The performance was an unexpected surprise, especially in view of the fact that Swarzak was the losing pitcher in his last start for the AAA Rochester Red Wings. He gave up four runs and 11 hits to the Durham Bulls. His record with the Red Wings was three wins and four losses. Nevertheless, Swarzak got the call to the big leagues on May 20 after Craig Breslow was claimed off waivers by the Oakland Athletics.
A native of Fort Lauderdale, Fla., Swarzak was selected by Minnesota in the second round (61st overall) of the 2004 MLB first-year player draft out of Nova High School. He subsequently advanced through the Twins system with stops with the Gulf Coast League Twins, Beloit, Fort Myers, New Britain, and Rochester. His best year was 2006 when he went 11-7 for the Fort Myers Miracle. Swarzak was ranked one of the top Twins prospects by Baseball America in each of the last five seasons.
Swarzak was selected by manager Ron Gardenhire to start the May 28 matinee game with the Boston Red Sox at the Metrodome. He responded with another sterling performance, going four innings without giving up a run. In the fifth, Boston catcher Jason Varitek touched Swarzak with a home run to right, which tied the game 1-1. He pitched through the sixth inning and should have been lifted then, but Gardenhires lack of confidence in the Twin shaky bullpen kept him in the game at the top of the seventh. Swarzak promptly gave up another homer to Varitek and a bloop double to Jeff Bailey. He was replaced by reliever Jesse Crain.
It is here were things got interesting. Julio Lugo flied out to right, Bailey advancing to third. Crain was replaced by Senn Henn, who hit Jacoby Ellsbury with a pitch. Dustin Pedroia flied to right. Bailey tagged up and scored from third. Minnesota catcher Mike Redmond indicated to home plate umpire Todd Tichenor that he had tagged Bailey out and was ejected from the game. Gardenhire protested, and he, too was ejected. Then, in the bottom of the same inning, Varitek was ejected by by the hair-trigger Tichenor for suggesting that Red Sox starter Josh Beckett was throwing more strikes than balls.
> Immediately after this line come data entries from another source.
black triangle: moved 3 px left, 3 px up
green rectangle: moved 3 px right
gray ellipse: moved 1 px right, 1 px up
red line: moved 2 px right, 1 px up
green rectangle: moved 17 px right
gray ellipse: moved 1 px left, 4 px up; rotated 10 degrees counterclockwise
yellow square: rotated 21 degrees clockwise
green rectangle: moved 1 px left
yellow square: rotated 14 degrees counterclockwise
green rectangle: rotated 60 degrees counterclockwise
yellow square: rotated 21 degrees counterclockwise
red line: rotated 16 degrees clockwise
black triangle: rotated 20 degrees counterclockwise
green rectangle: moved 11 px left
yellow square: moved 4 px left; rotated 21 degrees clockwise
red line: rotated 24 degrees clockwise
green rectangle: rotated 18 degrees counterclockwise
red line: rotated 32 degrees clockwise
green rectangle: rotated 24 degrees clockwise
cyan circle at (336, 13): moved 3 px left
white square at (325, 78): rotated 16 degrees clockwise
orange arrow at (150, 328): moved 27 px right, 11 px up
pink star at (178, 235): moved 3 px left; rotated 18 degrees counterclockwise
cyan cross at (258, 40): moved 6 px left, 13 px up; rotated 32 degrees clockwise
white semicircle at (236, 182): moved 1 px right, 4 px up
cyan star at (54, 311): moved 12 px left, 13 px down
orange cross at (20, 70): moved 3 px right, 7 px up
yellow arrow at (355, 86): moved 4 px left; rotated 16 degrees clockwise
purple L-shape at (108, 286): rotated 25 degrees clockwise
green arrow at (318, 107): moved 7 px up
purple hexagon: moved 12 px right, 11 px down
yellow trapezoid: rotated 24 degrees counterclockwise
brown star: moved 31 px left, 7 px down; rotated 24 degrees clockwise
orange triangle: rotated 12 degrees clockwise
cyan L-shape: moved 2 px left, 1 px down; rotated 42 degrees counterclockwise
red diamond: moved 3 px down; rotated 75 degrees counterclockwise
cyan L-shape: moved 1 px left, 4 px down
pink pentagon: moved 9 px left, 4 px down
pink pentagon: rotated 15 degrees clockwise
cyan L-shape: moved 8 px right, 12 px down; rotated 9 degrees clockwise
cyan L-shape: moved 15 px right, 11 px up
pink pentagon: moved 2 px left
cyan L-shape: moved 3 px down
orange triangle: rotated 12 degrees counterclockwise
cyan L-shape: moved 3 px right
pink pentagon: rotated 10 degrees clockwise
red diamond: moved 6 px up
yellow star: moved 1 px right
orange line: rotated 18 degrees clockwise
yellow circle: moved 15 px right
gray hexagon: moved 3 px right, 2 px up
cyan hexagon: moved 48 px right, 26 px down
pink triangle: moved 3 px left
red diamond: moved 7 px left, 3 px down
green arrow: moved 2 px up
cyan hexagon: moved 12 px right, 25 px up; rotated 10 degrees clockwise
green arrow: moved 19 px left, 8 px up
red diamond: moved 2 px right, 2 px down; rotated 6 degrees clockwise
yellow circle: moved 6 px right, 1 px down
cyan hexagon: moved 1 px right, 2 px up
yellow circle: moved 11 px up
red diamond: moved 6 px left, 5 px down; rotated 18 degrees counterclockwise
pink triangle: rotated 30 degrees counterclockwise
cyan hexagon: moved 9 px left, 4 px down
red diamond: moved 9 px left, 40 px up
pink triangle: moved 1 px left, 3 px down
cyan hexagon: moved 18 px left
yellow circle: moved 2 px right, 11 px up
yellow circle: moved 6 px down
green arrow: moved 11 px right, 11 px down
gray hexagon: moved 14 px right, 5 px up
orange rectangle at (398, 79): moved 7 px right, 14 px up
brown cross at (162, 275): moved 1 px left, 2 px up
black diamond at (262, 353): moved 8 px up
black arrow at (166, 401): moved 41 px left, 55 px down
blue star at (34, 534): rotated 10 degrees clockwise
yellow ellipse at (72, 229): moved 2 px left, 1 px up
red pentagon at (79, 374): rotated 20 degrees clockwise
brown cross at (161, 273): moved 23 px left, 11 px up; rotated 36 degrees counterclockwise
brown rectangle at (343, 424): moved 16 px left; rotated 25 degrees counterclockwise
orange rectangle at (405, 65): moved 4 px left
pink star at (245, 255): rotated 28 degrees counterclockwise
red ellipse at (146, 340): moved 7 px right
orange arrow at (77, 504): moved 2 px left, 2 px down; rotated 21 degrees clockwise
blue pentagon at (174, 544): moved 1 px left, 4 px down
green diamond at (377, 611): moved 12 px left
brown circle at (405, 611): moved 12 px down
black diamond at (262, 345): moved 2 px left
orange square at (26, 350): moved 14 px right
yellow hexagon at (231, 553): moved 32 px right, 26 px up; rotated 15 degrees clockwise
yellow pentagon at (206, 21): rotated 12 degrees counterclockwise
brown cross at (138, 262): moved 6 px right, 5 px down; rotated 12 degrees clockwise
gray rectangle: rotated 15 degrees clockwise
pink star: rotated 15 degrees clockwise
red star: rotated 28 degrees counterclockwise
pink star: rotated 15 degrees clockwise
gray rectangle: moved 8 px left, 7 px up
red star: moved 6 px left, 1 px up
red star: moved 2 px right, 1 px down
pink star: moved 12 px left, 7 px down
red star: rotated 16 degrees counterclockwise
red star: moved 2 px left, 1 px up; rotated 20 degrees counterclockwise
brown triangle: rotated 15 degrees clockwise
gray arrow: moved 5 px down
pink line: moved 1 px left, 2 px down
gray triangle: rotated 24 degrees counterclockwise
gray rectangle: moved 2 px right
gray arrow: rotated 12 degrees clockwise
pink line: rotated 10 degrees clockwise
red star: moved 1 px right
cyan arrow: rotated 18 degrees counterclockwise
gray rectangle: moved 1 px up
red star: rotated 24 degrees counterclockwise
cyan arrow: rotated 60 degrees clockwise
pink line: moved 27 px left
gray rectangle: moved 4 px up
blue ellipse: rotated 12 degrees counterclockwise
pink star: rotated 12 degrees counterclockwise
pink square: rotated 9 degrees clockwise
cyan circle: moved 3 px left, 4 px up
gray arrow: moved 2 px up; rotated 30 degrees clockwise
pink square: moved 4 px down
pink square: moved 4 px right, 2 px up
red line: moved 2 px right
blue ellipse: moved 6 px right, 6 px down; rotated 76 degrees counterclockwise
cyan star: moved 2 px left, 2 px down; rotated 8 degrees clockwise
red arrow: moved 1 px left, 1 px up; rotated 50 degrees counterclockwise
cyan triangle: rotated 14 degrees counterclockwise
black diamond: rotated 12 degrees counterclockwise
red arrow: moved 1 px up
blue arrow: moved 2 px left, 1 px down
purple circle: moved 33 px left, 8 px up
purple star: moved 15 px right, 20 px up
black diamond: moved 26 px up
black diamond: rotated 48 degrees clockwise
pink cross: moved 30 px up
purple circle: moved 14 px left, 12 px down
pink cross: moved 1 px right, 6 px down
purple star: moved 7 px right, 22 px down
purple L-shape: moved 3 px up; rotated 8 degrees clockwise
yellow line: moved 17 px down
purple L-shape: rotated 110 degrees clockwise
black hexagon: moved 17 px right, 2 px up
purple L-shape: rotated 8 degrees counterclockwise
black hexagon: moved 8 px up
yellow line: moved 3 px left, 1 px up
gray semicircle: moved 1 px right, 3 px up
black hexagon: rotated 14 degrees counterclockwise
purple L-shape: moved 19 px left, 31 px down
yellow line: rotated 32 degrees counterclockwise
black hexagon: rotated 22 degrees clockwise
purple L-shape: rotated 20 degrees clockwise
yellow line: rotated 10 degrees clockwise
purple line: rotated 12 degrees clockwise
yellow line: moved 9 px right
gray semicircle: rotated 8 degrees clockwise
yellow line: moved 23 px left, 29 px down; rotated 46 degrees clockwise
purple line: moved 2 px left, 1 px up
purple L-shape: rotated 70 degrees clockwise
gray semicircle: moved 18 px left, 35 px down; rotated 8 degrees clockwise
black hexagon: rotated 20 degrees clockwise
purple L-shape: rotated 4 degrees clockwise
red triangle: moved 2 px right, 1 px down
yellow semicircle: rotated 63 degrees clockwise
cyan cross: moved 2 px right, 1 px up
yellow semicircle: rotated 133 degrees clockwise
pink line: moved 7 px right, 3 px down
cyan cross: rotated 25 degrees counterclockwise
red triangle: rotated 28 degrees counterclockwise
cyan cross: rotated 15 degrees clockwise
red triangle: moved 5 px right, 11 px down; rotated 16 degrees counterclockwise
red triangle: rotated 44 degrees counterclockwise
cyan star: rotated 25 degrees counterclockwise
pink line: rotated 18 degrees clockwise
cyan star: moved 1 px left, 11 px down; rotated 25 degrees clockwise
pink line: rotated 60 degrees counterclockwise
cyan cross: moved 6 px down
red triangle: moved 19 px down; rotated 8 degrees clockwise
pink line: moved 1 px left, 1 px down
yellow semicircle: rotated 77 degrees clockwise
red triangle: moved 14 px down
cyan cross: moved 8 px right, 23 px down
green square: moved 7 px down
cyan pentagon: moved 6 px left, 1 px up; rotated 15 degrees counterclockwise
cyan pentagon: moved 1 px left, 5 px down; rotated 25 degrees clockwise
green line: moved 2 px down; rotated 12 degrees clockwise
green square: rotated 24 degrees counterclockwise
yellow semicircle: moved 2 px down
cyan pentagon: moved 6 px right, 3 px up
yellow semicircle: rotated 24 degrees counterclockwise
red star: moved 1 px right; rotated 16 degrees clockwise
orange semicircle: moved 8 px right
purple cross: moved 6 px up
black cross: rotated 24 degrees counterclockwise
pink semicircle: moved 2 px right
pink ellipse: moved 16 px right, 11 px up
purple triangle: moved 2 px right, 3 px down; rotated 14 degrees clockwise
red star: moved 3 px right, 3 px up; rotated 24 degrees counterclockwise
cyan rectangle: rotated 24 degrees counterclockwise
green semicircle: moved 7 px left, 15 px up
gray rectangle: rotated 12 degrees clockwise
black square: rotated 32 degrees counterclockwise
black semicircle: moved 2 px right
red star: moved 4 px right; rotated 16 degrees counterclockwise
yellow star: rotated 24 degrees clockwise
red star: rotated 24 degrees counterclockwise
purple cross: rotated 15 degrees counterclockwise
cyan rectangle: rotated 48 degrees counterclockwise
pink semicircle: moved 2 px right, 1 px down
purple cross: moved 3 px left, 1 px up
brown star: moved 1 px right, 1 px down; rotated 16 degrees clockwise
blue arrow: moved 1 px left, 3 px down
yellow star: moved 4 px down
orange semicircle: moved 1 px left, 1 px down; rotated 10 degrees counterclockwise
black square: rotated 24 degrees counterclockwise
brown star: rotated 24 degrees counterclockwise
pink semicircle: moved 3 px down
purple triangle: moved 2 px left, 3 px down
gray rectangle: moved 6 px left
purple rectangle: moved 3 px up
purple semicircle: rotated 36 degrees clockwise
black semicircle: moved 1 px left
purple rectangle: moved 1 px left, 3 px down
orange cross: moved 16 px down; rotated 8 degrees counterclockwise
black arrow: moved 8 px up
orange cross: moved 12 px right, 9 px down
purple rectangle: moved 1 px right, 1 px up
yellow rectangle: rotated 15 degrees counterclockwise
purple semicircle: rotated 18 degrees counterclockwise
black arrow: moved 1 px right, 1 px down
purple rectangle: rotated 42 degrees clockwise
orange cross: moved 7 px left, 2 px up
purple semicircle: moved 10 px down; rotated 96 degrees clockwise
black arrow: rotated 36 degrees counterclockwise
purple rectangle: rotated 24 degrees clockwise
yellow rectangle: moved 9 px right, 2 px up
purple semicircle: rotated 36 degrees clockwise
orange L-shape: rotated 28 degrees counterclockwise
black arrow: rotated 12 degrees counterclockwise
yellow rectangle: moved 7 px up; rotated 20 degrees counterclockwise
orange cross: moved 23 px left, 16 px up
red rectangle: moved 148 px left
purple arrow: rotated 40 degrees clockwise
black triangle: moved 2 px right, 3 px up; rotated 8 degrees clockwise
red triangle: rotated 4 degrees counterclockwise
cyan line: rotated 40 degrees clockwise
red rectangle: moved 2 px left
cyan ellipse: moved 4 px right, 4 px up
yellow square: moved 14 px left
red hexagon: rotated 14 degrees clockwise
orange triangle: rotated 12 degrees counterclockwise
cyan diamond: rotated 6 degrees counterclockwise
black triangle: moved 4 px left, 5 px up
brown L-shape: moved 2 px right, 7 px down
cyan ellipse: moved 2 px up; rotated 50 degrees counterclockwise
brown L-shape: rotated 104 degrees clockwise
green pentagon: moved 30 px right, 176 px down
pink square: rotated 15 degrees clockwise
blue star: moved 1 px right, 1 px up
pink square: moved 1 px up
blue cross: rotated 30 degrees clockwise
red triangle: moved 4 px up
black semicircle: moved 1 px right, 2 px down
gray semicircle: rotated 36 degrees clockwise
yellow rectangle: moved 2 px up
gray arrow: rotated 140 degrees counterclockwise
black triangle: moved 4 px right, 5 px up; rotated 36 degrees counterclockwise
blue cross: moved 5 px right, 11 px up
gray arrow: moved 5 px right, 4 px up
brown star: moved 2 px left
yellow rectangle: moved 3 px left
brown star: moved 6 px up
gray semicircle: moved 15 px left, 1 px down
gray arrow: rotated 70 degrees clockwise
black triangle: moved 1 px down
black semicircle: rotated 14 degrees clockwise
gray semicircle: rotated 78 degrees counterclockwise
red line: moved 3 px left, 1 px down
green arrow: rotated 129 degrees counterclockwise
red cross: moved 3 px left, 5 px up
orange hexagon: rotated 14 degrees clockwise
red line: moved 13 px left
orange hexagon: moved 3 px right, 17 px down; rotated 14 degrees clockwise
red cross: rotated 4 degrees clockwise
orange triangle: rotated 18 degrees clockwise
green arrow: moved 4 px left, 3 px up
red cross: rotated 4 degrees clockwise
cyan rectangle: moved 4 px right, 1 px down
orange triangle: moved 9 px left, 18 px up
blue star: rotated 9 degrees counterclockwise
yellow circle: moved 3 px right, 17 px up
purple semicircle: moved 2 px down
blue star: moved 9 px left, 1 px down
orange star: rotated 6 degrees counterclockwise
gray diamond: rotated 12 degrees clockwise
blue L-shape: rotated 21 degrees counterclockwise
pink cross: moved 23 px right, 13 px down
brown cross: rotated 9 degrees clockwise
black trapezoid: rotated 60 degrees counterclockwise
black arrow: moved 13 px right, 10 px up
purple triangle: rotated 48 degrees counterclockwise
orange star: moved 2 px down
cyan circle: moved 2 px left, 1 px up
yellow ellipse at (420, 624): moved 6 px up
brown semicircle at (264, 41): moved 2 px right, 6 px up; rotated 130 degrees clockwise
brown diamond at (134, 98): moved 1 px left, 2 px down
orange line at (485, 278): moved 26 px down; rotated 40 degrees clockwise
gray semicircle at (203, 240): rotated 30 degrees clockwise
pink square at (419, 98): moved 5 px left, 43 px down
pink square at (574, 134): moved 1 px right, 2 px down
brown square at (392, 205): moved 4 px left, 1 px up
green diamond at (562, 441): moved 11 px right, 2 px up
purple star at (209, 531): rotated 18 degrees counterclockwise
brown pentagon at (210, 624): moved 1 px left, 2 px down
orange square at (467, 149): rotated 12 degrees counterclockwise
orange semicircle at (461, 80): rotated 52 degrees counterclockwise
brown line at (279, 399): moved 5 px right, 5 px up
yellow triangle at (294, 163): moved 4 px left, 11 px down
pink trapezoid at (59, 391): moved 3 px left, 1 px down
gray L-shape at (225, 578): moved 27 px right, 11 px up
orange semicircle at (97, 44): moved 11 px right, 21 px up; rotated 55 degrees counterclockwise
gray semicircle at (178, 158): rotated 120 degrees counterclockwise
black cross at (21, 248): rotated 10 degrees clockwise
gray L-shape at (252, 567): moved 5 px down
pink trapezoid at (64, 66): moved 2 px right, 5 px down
Boston manager Terry Francona then was tossed for advocating that Varitek was justified in his criticism. Thus, in the course of one inning, the umpire had tossed two starting catchers and two managers. In the Twins case, this was particularly vexing since designated hitter Joe Mauer replaced Redmond, and left Minnesota without a DH.
Tichenor, an AAA umpire, filling in for the veteran Ed Montague, apparently is the type of person you dont want to make eye contact with when you encounter him on the street. Should you be diving in your auto and cut off a car piloted by Tichenor, you might want to duck to avoid a hail of bullets. After the game, Tichenor wasnt available for comment.
Despite the loss, the Twins split the four-game series with the Beantown Nine. The Red Sox in this century buried the Curse of the Bambino with World Series victories in 2004 and 2007, and chances are good that Boston will wind up in the Fall Classic this October. The Twins, on the other hand, will spend the majority of June on the road. This season, Minnesota has lost 14 out of 19 contests played away from the Metrodome.